Consider the ways in which childhood has changed throughout history. In this module you will explore how the concept of childhood has developed particularly from eighteenth century onwards. This module covers a variety of aspects including religion, education, rights and policies, culture, gender and sexuality.

PA238-5-AU
Refugee Voices and Narratives
(15 CREDITS)

This module will introduce you to a wide and diverse range of refugee narratives presented through song, poetry, stories, art, drama, film, photography, autobiography, oral history, and charity sector, media and political reports. You will explore the complexity and uniqueness of these narratives, gaining understanding of different factors potentially influencing the construction and interpretation of narratives. People may seek to narrate their own stories, speak for themselves and give their own accounts of personal lived refugee experiences. You will reflect upon the challenges people may encounter in communication personal refugee experiences to others and consider the extent to which first person accounts may be said to belong to those who give them. The terms ‘refugee’ and ‘asylum seeker’ are used in particular ways in legal discourse, but the way they are used in different types of public discourse varies greatly. You will develop critical insight into how and why stereotypical ideas about people seeking refugee arise, and furthermore the ability to question and challenge stereotypical ideas. You will gain an appreciation of the complex, diverse, messy lived experiences of those who seek refuge and come to recognise that whilst there may be elements of suffering and disorientation, not everyone who seeks refuge is traumatised by their experiences. Indeed, whilst those seeking refuge may experience human rights violations, at times they may experience resourcefulness, creativity, liberation, growth and joy. You will reflect on people’s experiences of being labelled an ‘asylum seeker’ or ‘refugee’, deepening their understanding of the complex psychosocial reasons why such labels may sometimes be embraced, at other times rejected and of the dynamic, fluid nature of refugee experience. The module will examine concepts of ‘voice’, ‘representation’ and ‘power’, considering who may secure spaces to present refugee narratives and who may pay these presented narratives any attention.

PA241-5-AU
Dream, Myth, and Magic
(15 CREDITS)

In this module, you’ll explore three interrelated phenomena – dream, myth, and magic – that emerge at the intersection of the conscious and unconscious mind.

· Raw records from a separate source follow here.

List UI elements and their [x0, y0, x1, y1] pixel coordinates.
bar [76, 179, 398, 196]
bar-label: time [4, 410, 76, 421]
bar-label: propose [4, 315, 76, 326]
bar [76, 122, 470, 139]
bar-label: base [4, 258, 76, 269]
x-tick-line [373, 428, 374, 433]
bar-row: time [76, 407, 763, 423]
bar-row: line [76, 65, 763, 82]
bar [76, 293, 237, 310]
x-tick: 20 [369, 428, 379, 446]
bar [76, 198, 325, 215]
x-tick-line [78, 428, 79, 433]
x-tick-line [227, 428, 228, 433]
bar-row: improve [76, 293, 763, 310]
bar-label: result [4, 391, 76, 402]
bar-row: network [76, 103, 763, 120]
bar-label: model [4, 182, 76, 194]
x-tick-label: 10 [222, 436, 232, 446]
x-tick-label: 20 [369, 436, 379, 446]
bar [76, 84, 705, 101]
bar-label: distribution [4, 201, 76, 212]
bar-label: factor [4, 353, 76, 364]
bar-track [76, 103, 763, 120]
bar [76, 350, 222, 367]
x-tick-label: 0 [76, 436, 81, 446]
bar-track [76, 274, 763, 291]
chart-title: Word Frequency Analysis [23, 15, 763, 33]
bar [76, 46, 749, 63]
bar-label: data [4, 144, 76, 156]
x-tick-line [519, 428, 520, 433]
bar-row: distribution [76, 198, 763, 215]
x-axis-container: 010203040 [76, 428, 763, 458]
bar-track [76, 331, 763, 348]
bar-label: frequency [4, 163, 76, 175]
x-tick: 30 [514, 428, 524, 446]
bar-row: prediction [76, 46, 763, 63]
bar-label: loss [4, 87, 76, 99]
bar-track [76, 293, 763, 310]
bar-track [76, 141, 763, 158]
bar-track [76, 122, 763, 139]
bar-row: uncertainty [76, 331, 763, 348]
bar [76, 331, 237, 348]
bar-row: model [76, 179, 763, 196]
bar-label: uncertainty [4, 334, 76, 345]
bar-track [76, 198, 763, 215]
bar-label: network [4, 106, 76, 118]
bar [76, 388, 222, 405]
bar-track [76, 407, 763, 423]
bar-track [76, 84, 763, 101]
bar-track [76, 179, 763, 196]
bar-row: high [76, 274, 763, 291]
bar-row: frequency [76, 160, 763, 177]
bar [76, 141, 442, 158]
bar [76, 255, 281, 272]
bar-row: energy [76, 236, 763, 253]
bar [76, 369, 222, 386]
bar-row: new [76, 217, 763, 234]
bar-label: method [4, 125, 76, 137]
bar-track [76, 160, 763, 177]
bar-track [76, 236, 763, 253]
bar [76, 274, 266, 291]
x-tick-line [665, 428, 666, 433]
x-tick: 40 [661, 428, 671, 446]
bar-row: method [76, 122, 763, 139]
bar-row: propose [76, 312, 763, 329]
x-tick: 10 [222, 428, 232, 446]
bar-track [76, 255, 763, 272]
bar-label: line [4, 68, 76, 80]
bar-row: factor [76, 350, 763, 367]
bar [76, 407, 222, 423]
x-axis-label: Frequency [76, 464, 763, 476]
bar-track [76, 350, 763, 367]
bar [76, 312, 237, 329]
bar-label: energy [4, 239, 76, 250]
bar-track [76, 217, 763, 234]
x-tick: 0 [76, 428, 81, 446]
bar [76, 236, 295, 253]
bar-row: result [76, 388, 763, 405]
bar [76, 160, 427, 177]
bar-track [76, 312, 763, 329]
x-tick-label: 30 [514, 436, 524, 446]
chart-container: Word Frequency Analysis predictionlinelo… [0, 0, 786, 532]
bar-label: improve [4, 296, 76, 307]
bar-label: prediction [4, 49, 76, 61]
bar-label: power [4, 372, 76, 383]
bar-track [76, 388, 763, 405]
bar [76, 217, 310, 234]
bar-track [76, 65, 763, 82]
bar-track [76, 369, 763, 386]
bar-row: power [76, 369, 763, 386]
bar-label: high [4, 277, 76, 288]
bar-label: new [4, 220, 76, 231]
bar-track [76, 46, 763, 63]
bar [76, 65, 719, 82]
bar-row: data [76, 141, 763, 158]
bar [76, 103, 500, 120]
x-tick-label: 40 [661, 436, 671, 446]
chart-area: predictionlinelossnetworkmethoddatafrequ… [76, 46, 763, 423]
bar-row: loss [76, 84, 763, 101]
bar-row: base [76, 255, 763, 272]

Each was deeply involved, explicitly or implicitly, in the development of depth psychology, and each continues to be a site of reflection and controversy within the field.

PA401-5-AU
Psychoanalytic Theory: Freud and Object Relations
(15 CREDITS)

Following your first year modules, this module will build on Freudian theory and introduce more advanced topics. You will explore the work of Melanie Klein and the British Object Relations School of psychoanalysis and learn how they have used and interpreted Freudian concepts.

PA403-5-SP
Psychoanalysis and the Child
(15 CREDITS)

In this module we examine some of the developments in psychoanalytic theory with a special focus on the figure of the child. We consider some of the debates surrounding the development of psychoanalysis of children through the work of Melanie Klein, D. W. Winnicott, Anna Freud, amongst others. We pay attention to the importance of play and practices of observation to understand how and why the figure of the child has been central to the development of psychoanalytic thought.

PA405-5-AU
Lacanian psychoanalysis
(15 CREDITS)

This module explores the work of French psychoanalyst Jacques Lacan. Lacan made links between psychoanalysis and linguistics, anthropology, literature and philosophy. What we consider to be our most intimate features, such as self-image, desire and phantasy, are in fact constituted by something outside and beyond ourselves – the ‘symbolic’ law of language and society. You will learn about Lacan’s theory of the ‘mirror phase’, our constitution through others, and the importance of being a speaking being.